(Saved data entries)
|---|

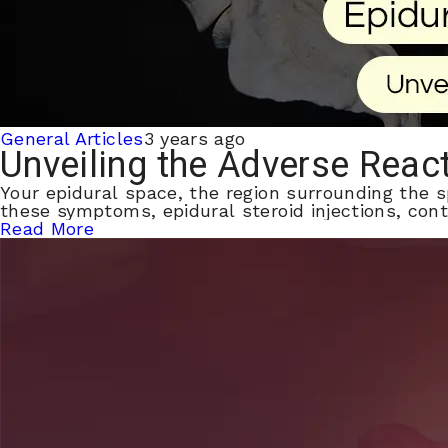
General Articles
3 years ago
Unveiling the Adverse React
Your epidural space, the region surrounding the s
these symptoms, epidural steroid injections, cont
Read More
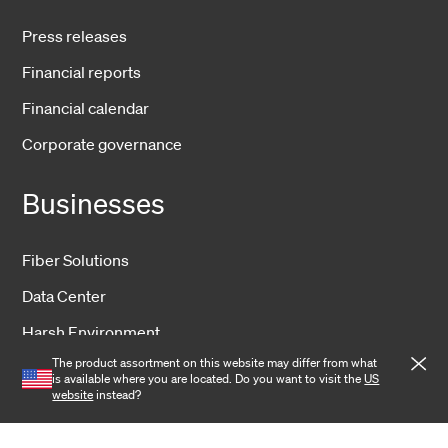
Press releases
Financial reports
Financial calendar
Corporate governance
Businesses
Fiber Solutions
Data Center
Harsh Environment
The product assortment on this website may differ from what
Powered Fiber
is available where you are located. Do you want to visit the
US
website
instead?
Wireless
Training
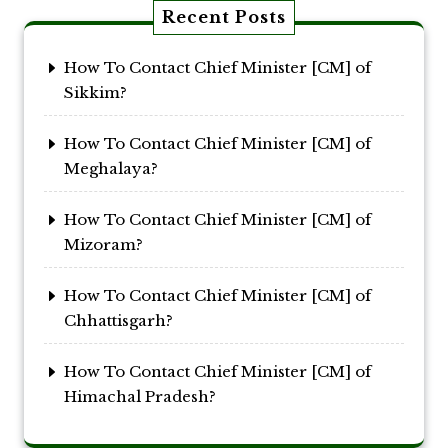
Recent Posts
How To Contact Chief Minister [CM] of
Sikkim?
How To Contact Chief Minister [CM] of
Meghalaya?
How To Contact Chief Minister [CM] of
Mizoram?
How To Contact Chief Minister [CM] of
Chhattisgarh?
How To Contact Chief Minister [CM] of
Himachal Pradesh?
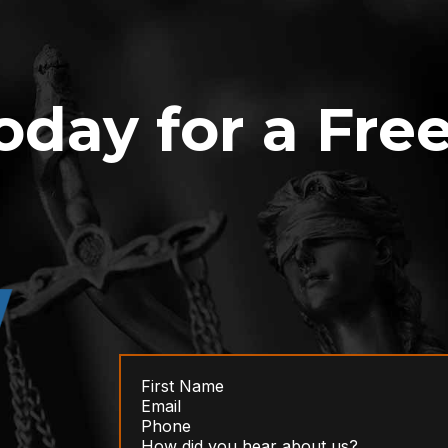
oday for a Fre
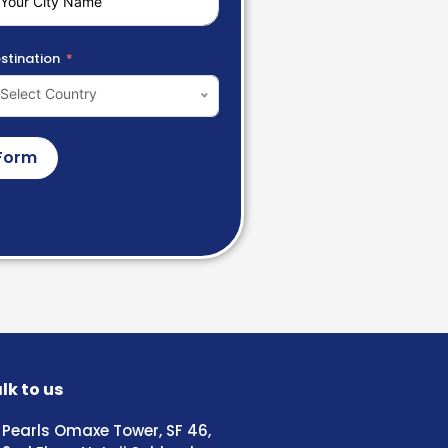
stination
Select Country
Form
lk to us
Pearls Omaxe Tower, SF 46,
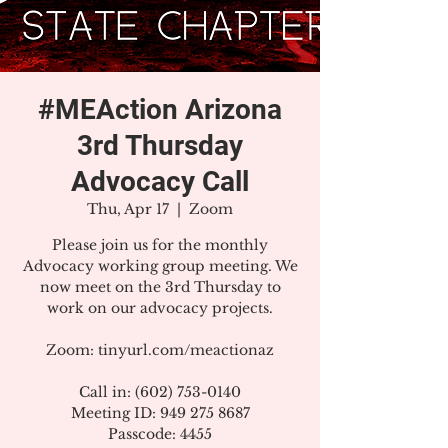
#MEAction Arizona
3rd Thursday
Advocacy Call
Thu, Apr 17
  |  
Zoom
Please join us for the monthly
Advocacy working group meeting. We
now meet on the 3rd Thursday to
work on our advocacy projects.
Zoom: tinyurl.com/meactionaz
Call in: (602) 753-0140
Meeting ID: 949 275 8687
Passcode: 4455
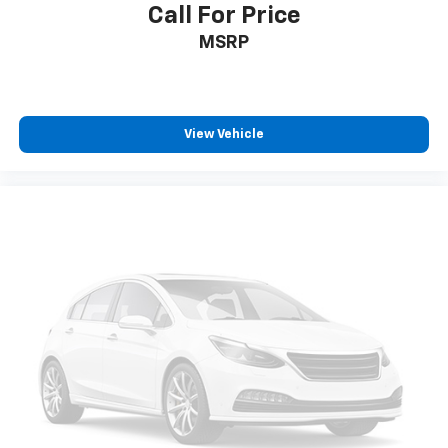
Call For Price
MSRP
View Vehicle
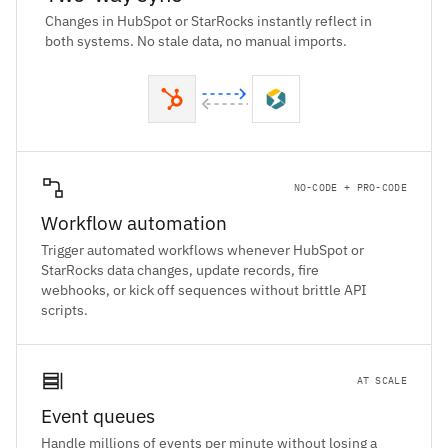
Changes in HubSpot or StarRocks instantly reflect in
both systems. No stale data, no manual imports.
NO-CODE + PRO-CODE
Workflow automation
Trigger automated workflows whenever HubSpot or
StarRocks data changes, update records, fire
webhooks, or kick off sequences without brittle API
scripts.
AT SCALE
Event queues
Handle millions of events per minute without losing a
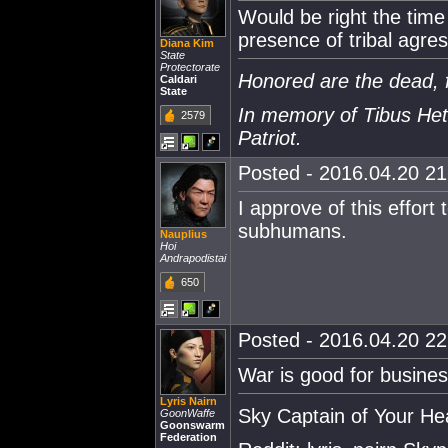
Would be right the time
presence of tribal agre
Diana Kim
State
Protectorate
Honored are the dead, f
Caldari
State
In memory of Tibus Het
2579
Patriot.
Posted - 2016.04.20 21:
I approve of this effort 
subhumans.
Nauplius
Hoi
Andrapodistai
650
Posted - 2016.04.20 22:
War is good for busines
Lyris Nairn
Sky Captain of Your He
GoonWaffe
Goonswarm
Federation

|---|

▸ Your instructions:
Lines containing the word "StarRocks" must be found in the data above and copied.

▸ Response box:
Changes in HubSpot or StarRocks instantly reflect in
StarRocks data changes, update records, fire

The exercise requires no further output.